# “We will plant Pakistan’s flag on Delhi’s Red Fort”



## abhijangda (Apr 24, 2010)

Zaid Hamid has rock star status in Pakistan. He is fawned upon, venerated and even worshipped as the messiah who will lead Pakistan from the depths of hell. But music is not his forte. Wild and absurd conspiracy theories, real and imagined wrongs done to Pakistan and the Muslim world, and a rabid dislike nay hatred of all things Indian, American and Jewish are his calling cards.
His ultimate and stated goal: "To plant the flag of Pakistan on the Red Fort in Delhi" and to 'ensure that Pakistan inherits its rightful place at the helm of the Islamic world". Gems like these are strewn across the cyber world.
In TV studios, in public meetings, public blogs on the Web, and more recently in a series of lectures across Pakistan's universities titled "Wake Up Pakistan", quoting poet philosopher Allama Iqbal, Quaid-e-Azam Jinnah and Quranic texts, Hamid is one of a growing band of conspiracy theorists and demagogues in Pakistan. The list includes Farhat Hashmi, Aamir Liaqat, Ahmed Quraishi, Munawar Hussain, among others.
A leit motif of these band of 'broadcast jihadists' is a propensity to outsource the source of Pakistan's deep-set troubles and travails to a combination of Indian perfidy, American ambitions on Muslim lands (and oil), and Jewish designs in neutralising the 'only Muslim nuclear power in the world'. A deep-set feeling of victimhood and a strong desire to rollback and remedy the perceived 'historical wrongs' animate their discourse.
For them, 9/11 attack was a "Jewish conspiracy", 26/11 an "Indian drama" out to defame and defang Pakistan and its security establishment; a psycho war that the enemies have forged to paint Pakistan as 'Terrorism Central" with the ultimate aim of seizing its nuclear weapons and bring the "Islamic Republic" to its knees.

Read On *news.in.msn.com/national/article.aspx?cp-documentid=3816642


----------



## lywyre (Apr 24, 2010)

abhijangda said:


> For them, 9/11 attack was a "Jewish conspiracy", 26/11 an "Indian drama" out to defame and defang Pakistan and its security establishment; a psycho war that the enemies have forged to paint Pakistan as 'Terrorism Central" with the ultimate aim of seizing its nuclear weapons and bring the "Islamic Republic" to its knees.



Pity them.
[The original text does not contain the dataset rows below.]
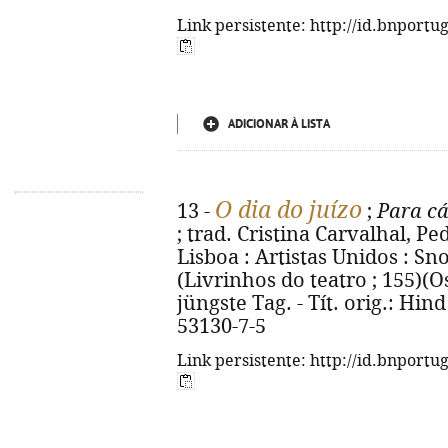
Link persistente: http://id.bnportu
ADICIONAR À LISTA
O dia do juízo
13 -
;
Para cá
; trad. Cristina Carvalhal, P
Lisboa : Artistas Unidos : Snob
(Livrinhos do teatro ; 155)(Os 
jüngste Tag. - Tít. orig.: Hin
53130-7-5
Link persistente: http://id.bnportu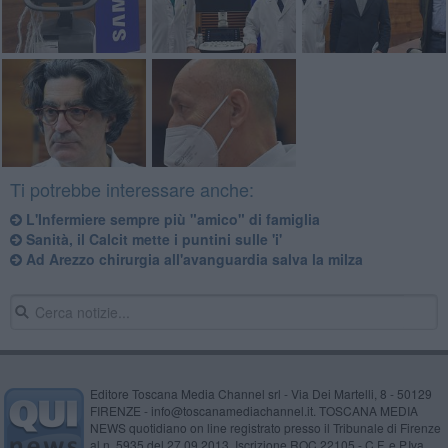
Ti potrebbe interessare anche:
L'Infermiere sempre più "amico" di famiglia
Sanità, il Calcit mette i puntini sulle 'i'
Ad Arezzo chirurgia all'avanguardia salva la milza
Editore Toscana Media Channel srl - Via Dei Martelli, 8 - 50129
FIRENZE - info@toscanamediachannel.it. TOSCANA MEDIA
NEWS quotidiano on line registrato presso il Tribunale di Firenze
al n. 5935 del 27.09.2013. Iscrizione ROC 22105 - C.F. e P.Iva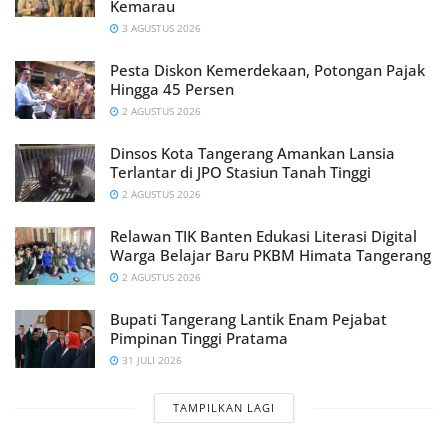
Kemarau
3 AGUSTUS 2026
Pesta Diskon Kemerdekaan, Potongan Pajak
Hingga 45 Persen
2 AGUSTUS 2026
Dinsos Kota Tangerang Amankan Lansia
Terlantar di JPO Stasiun Tanah Tinggi
2 AGUSTUS 2026
Relawan TIK Banten Edukasi Literasi Digital
Warga Belajar Baru PKBM Himata Tangerang
2 AGUSTUS 2026
Bupati Tangerang Lantik Enam Pejabat
Pimpinan Tinggi Pratama
31 JULI 2026
TAMPILKAN LAGI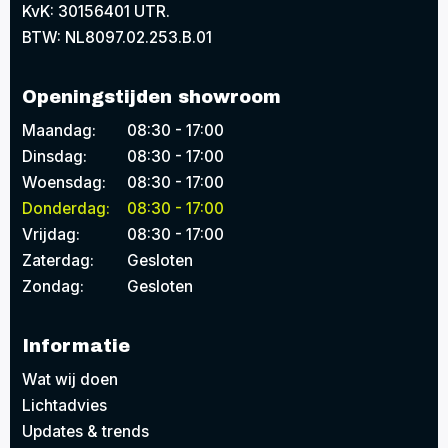
KvK: 30156401 UTR.
BTW: NL8097.02.253.B.01
Openingstijden showroom
Maandag:
08:30 - 17:00
Dinsdag:
08:30 - 17:00
Woensdag:
08:30 - 17:00
Donderdag:
08:30 - 17:00
Vrijdag:
08:30 - 17:00
Zaterdag:
Gesloten
Zondag:
Gesloten
Informatie
Wat wij doen
Lichtadvies
Updates & trends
Some day we are gonna give into their provocation and they are going to pay so dearly.


----------



## sujoyp (Apr 24, 2010)

y dont educated Muslims do somethings about people like these...

Whole Community will pay someday because of stupid people like this


----------



## Faun (Apr 24, 2010)

Baaton ki machine   

*www.youtube.com/watch?v=lQbrYWWbhZw


----------



## Stuge (Apr 24, 2010)

lol ..@Zaid Hamid


----------



## abhijangda (Apr 24, 2010)

I dont know '*Kab in pakistanion ko akal aayegi'*


----------



## celldweller1591 (Apr 25, 2010)

They wont learn untill we strike back harder every single time they try to hit us .


----------



## Ecko (Apr 25, 2010)

^^An Eye For An Eye Make Whole World Blind


----------



## lywyre (Apr 25, 2010)

Two eyes for an eye leaves one half, half blind


----------



## celldweller1591 (Apr 25, 2010)

Ecko said:


> ^^An Eye For An Eye Make Whole World Blind



lol  @ Gandhi Ji . what he said is outdated .


----------



## iinfi (Apr 25, 2010)

sujoyp said:


> y dont educated Muslims do somethings about people like these...
> 
> Whole Community will pay someday because of stupid people like this



education has no meaning in my opinion..... its the way people think and they way they are brought up...
more than 50% extremists are well educated and more often than not in some of the most prestigious institutes in their region.
be it Islamic extremists or extremists in any religion .... its these extremists who give rise to terrorists by mentoring/brainwashing them .. n so on ....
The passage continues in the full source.